Problem statement:
Go through the data below and work out how many lines contain "search"; the answer is the number alone.
◆ ◆ ◆ ◆
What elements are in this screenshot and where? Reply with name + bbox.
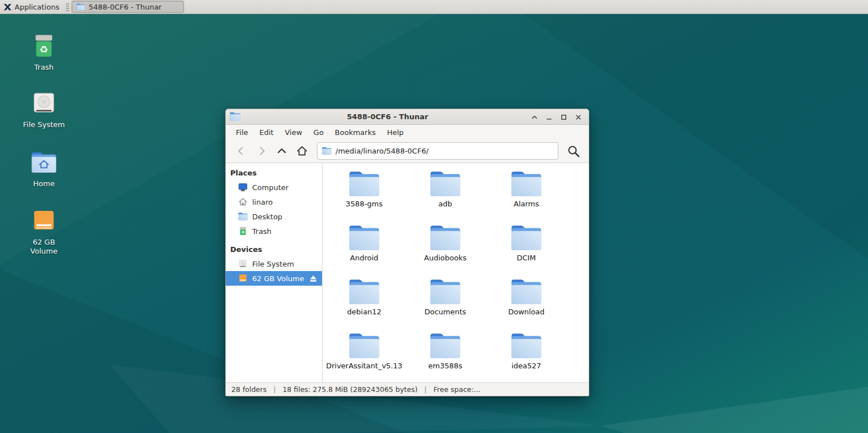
folder-icon [429,171,461,197]
desktop-icon-home[interactable]: Home [20,150,68,188]
menu-edit[interactable]: Edit [254,127,279,138]
folder-icon [348,225,380,251]
desktop-icon-label: Trash [34,63,53,72]
sidebar-item-computer[interactable]: Computer [226,180,322,195]
close-button[interactable] [571,111,585,123]
folder-icon [429,333,461,359]
folder-item-em3588s[interactable]: em3588s [405,328,486,382]
chevron-left-icon [235,145,247,157]
menu-help[interactable]: Help [381,127,409,138]
window-title: 5488-0CF6 - Thunar [248,112,527,121]
sidebar-item-label: linaro [252,198,272,206]
status-folders: 28 folders [231,385,267,394]
minimize-button[interactable] [542,111,556,123]
folder-name: debian12 [347,308,382,317]
folder-item-alarms[interactable]: Alarms [486,166,567,220]
folder-item-audiobooks[interactable]: Audiobooks [405,220,486,274]
titlebar[interactable]: 5488-0CF6 - Thunar [226,109,589,125]
sidebar-item-desktop[interactable]: Desktop [226,209,322,224]
hard-drive-icon [31,91,57,116]
folder-icon [511,225,542,251]
usb-volume-icon [238,274,248,283]
menubar: File Edit View Go Bookmarks Help [226,125,589,139]
taskbar-button-thunar[interactable]: 5488-0CF6 - Thunar [71,1,184,13]
folder-name: adb [439,200,452,209]
top-panel: Applications 5488-0CF6 - Thunar [0,0,868,14]
sidebar-item-linaro[interactable]: linaro [226,195,322,209]
statusbar: 28 folders | 18 files: 275.8 MiB (289243… [226,382,589,396]
sidebar-item-file-system[interactable]: File System [226,256,322,271]
hard-drive-icon [238,259,248,268]
folder-icon [511,279,542,305]
folder-name: em3588s [428,362,463,371]
sidebar-item-label: Computer [252,183,289,192]
sidebar: Places Computer linaro Desktop Trash Dev… [226,163,323,382]
search-icon [567,145,580,158]
status-separator: | [274,385,276,394]
eject-icon [309,275,317,282]
menu-go[interactable]: Go [308,127,329,138]
sidebar-item-trash[interactable]: Trash [226,224,322,238]
folder-item-3588-gms[interactable]: 3588-gms [324,166,405,220]
toolbar [226,139,589,163]
desktop-icon-trash[interactable]: Trash [20,34,68,72]
panel-grip[interactable] [66,3,69,11]
forward-button[interactable] [253,143,270,160]
folder-item-dcim[interactable]: DCIM [486,220,567,274]
desktop-icon-label: File System [23,120,65,129]
desktop-icon-label: 62 GB Volume [21,238,66,256]
folder-icon [238,212,248,221]
trash-icon [31,34,57,58]
folder-item-download[interactable]: Download [486,274,567,328]
folder-item-debian12[interactable]: debian12 [324,274,405,328]
back-button[interactable] [232,143,249,160]
sidebar-item-label: Desktop [252,213,283,221]
applications-label: Applications [15,3,59,11]
file-grid: 3588-gms adb Alarms Android Audiobooks D… [323,163,589,382]
home-button[interactable] [293,143,310,160]
folder-icon [77,3,85,11]
menu-bookmarks[interactable]: Bookmarks [329,127,382,138]
status-files: 18 files: 275.8 MiB (289243065 bytes) [283,385,418,394]
shade-button[interactable] [527,111,542,123]
menu-file[interactable]: File [230,127,254,138]
sidebar-item-label: Trash [252,227,271,236]
desktop-icon-file-system[interactable]: File System [20,91,68,129]
folder-item-documents[interactable]: Documents [405,274,486,328]
folder-name: Android [350,254,378,263]
search-button[interactable] [564,142,583,160]
home-icon [296,145,308,157]
folder-item-adb[interactable]: adb [405,166,486,220]
folder-item-driverassitant[interactable]: DriverAssitant_v5.13 [324,328,405,382]
folder-icon [322,147,332,155]
folder-name: DriverAssitant_v5.13 [326,362,402,371]
places-header: Places [226,166,322,180]
folder-name: Documents [424,308,466,317]
sidebar-item-volume-selected[interactable]: 62 GB Volume [226,271,322,286]
folder-item-idea527[interactable]: idea527 [486,328,567,382]
location-input[interactable] [335,147,553,155]
trash-icon [238,227,248,236]
home-folder-icon [31,150,57,175]
sidebar-item-label: 62 GB Volume [252,274,304,283]
folder-icon [511,333,542,359]
maximize-button[interactable] [556,111,571,123]
menu-view[interactable]: View [279,127,308,138]
folder-name: Download [508,308,545,317]
folder-icon [429,279,461,305]
folder-icon [348,333,380,359]
xfce-logo-icon [3,3,12,11]
usb-volume-icon [31,209,57,233]
up-button[interactable] [273,143,290,160]
location-bar[interactable] [317,142,558,160]
desktop-icon-label: Home [33,179,55,188]
thunar-window: 5488-0CF6 - Thunar File Edit View Go Boo… [225,109,589,396]
folder-item-android[interactable]: Android [324,220,405,274]
window-folder-icon [230,112,240,121]
desktop-icon-volume[interactable]: 62 GB Volume [20,209,68,256]
applications-menu-button[interactable]: Applications [0,0,64,14]
chevron-up-icon [276,145,288,157]
sidebar-item-label: File System [252,260,294,268]
eject-button[interactable] [309,275,317,282]
window-content: Places Computer linaro Desktop Trash Dev… [226,163,589,382]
◆ ◆ ◆ ◆
Solution for this problem:
2